GB – Este talvez seja o grande desafio como presidente: conseguir um equilíbrio na decisão, que qualquer que ela seja não vai agradar a todos, mas que seja uma decisão que ao mesmo tempo dê uma resposta à sociedade, firme e dura, se for confirmado o caso da injúria racial. Mas se a gente não conseguir comprovar ou ter segurança plena de que aconteceu, a gente também tem que permitir a hipótese do contraditório, e a partir daí construir uma solução.

Se for concluído que o Gerson ouviu errado, o clube estuda fazer algo?

GB – Não é o caso, as dores já são muito fortes para a gente aprofundá-las. Não tenho dúvida de que a afirmação de Gerson é verdadeira, ele de fato ouviu aquilo. A dúvida é se Ramírez falou. Gerson merece o respeito e toda a crença de que de fato ele ouviu, a única dúvida é se Ramírez falou, porque pode ser que ele ouviu algo que Ramírez não falou.

Nas imagens, não é possível tirar essa dúvida?

GB – As imagens que já vimos não mostram que ele falou. Nenhuma imagem é capaz de dizer o que ele falou, que horas ele falou, mas também não mostra que ele não falou. Não há imagem conclusiva nem para o falou [algo] nem para o não falou. O que temos, e que é muitíssimo relevante, é o depoimento da vítima.

À luz desse episódio, qual a responsabilidade do Bahia?

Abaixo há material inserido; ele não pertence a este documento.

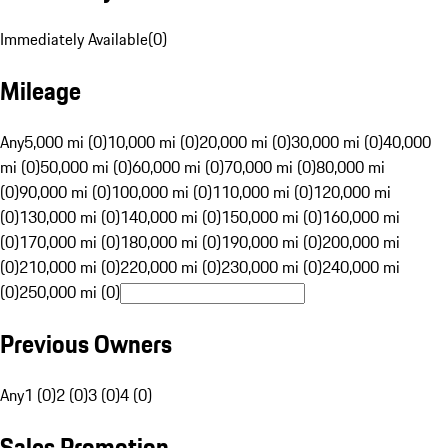
Immediately Available
(
0
)
Mileage
Any
5,000 mi (0)
10,000 mi (0)
20,000 mi (0)
30,000 mi (0)
40,000
mi (0)
50,000 mi (0)
60,000 mi (0)
70,000 mi (0)
80,000 mi
(0)
90,000 mi (0)
100,000 mi (0)
110,000 mi (0)
120,000 mi
(0)
130,000 mi (0)
140,000 mi (0)
150,000 mi (0)
160,000 mi
(0)
170,000 mi (0)
180,000 mi (0)
190,000 mi (0)
200,000 mi
(0)
210,000 mi (0)
220,000 mi (0)
230,000 mi (0)
240,000 mi
(0)
250,000 mi (0)
Previous Owners
Any
1 (0)
2 (0)
3 (0)
4 (0)
Sales Promotion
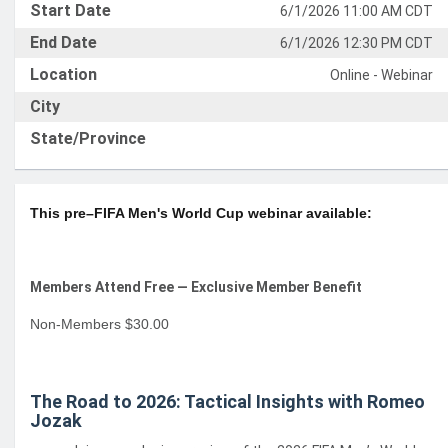
Start Date
6/1/2026 11:00 AM CDT
End Date
6/1/2026 12:30 PM CDT
Location
Online - Webinar
City
State/Province
This pre–FIFA Men's World Cup webinar available:
Members Attend Free — Exclusive Member Benefit
Non-Members $30.00
The Road to 2026: Tactical Insights with Romeo
Jozak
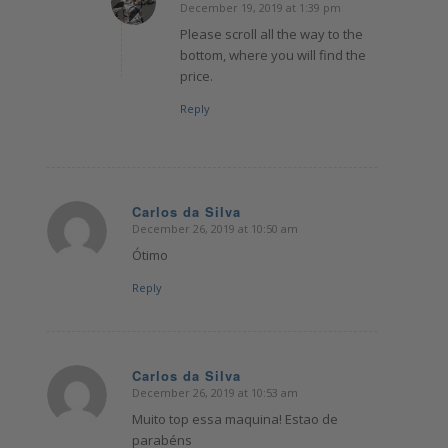
December 19, 2019 at 1:39 pm
says:
Please scroll all the way to the
bottom, where you will find the
price.
Reply
Carlos da Silva
December 26, 2019 at 10:50 am
says:
Ótimo
Reply
Carlos da Silva
December 26, 2019 at 10:53 am
says:
Muito top essa maquina! Estao de
parabéns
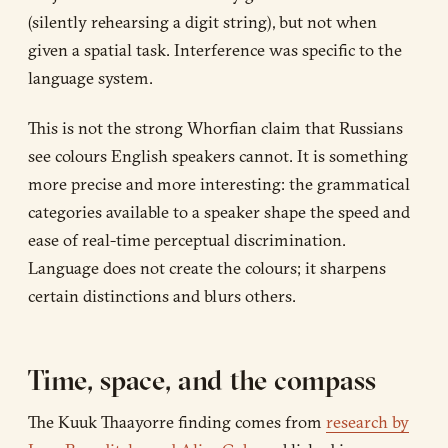
(silently rehearsing a digit string), but not when
given a spatial task. Interference was specific to the
language system.
This is not the strong Whorfian claim that Russians
see colours English speakers cannot. It is something
more precise and more interesting: the grammatical
categories available to a speaker shape the speed and
ease of real-time perceptual discrimination.
Language does not create the colours; it sharpens
certain distinctions and blurs others.
Time, space, and the compass
The Kuuk Thaayorre finding comes from
research by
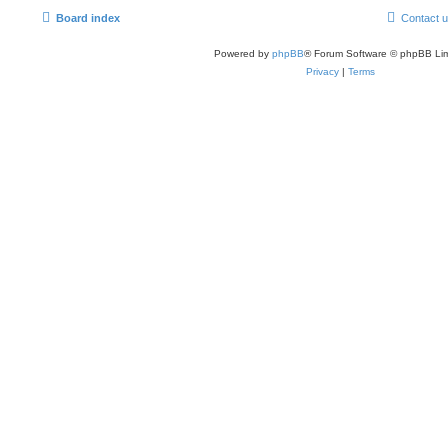
Board index
Contact 
Powered by
phpBB
® Forum Software © phpBB Lim
Privacy
|
Terms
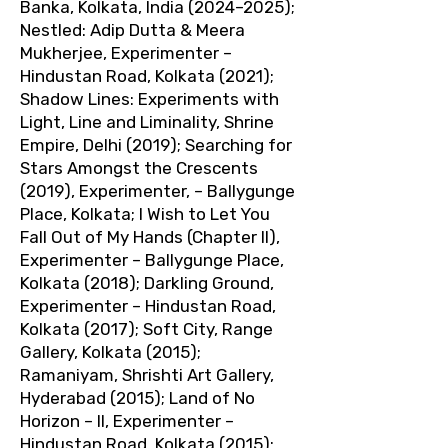
Banka, Kolkata, India (2024–2025);
Nestled: Adip Dutta & Meera
Mukherjee, Experimenter –
Hindustan Road, Kolkata (2021);
Shadow Lines: Experiments with
Light, Line and Liminality, Shrine
Empire, Delhi (2019); Searching for
Stars Amongst the Crescents
(2019), Experimenter, – Ballygunge
Place, Kolkata; I Wish to Let You
Fall Out of My Hands (Chapter II),
Experimenter – Ballygunge Place,
Kolkata (2018); Darkling Ground,
Experimenter – Hindustan Road,
Kolkata (2017); Soft City, Range
Gallery, Kolkata (2015);
Ramaniyam, Shrishti Art Gallery,
Hyderabad (2015); Land of No
Horizon – II, Experimenter –
Hindustan Road, Kolkata (2015);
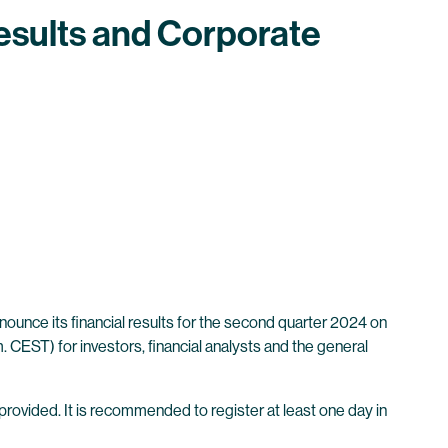
esults and Corporate
unce its financial results for the second quarter 2024 on
 CEST) for investors, financial analysts and the general
 provided. It is recommended to register at least one day in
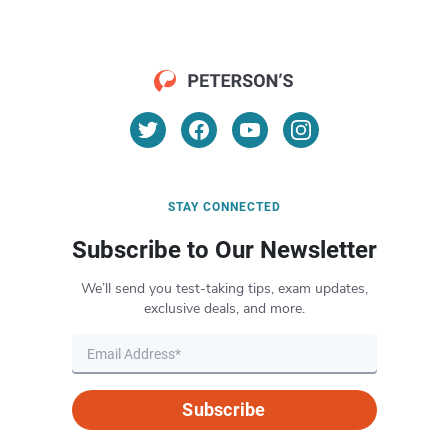
STAY CONNECTED
Subscribe to Our Newsletter
We’ll send you test-taking tips, exam updates,
exclusive deals, and more.
Subscribe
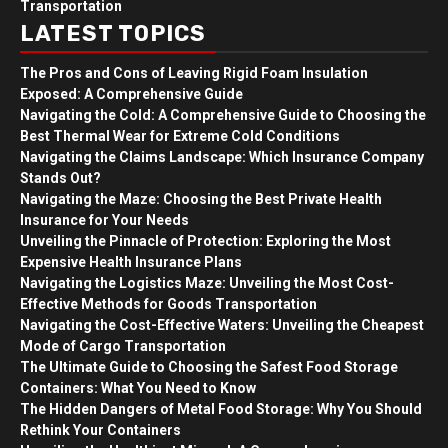
Transportation
LATEST TOPICS
The Pros and Cons of Leaving Rigid Foam Insulation
Exposed: A Comprehensive Guide
Navigating the Cold: A Comprehensive Guide to Choosing the
Best Thermal Wear for Extreme Cold Conditions
Navigating the Claims Landscape: Which Insurance Company
Stands Out?
Navigating the Maze: Choosing the Best Private Health
Insurance for Your Needs
Unveiling the Pinnacle of Protection: Exploring the Most
Expensive Health Insurance Plans
Navigating the Logistics Maze: Unveiling the Most Cost-
Effective Methods for Goods Transportation
Navigating the Cost-Effective Waters: Unveiling the Cheapest
Mode of Cargo Transportation
The Ultimate Guide to Choosing the Safest Food Storage
Containers: What You Need to Know
The Hidden Dangers of Metal Food Storage: Why You Should
Rethink Your Containers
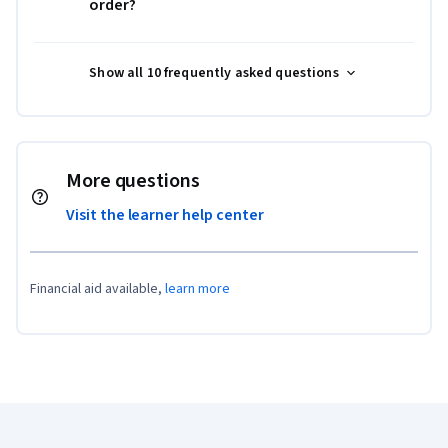
order?
Show all 10 frequently asked questions
More questions
Visit the learner help center
Financial aid available,
learn more
Coursera Footer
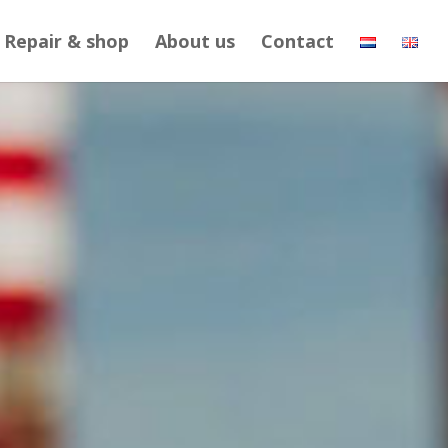
Repair & shop
About us
Contact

GB – Tudo está acontecendo por responsabilidade também do Bahia, na omissão, considerando que o fato esteja confirmado. Que apesar de fazermos muito mais do que outros fazem, mostrou-se que é pouco. E também uma responsabilidade ativa. O Bahia é um dos clubes que tornou o ambiente do futebol mais propício a denúncias desse tipo, presumindo que aconteceu, mesmo que ainda não esteja confirmado. Não que a gente errou no que fizemos, mas que o que fizemos não foi suficiente para evitar uma circunstância desse tipo, se ela de fato aconteceu. O Bahia está no caminho certo, mas um fato como este mostra que ainda é pouco.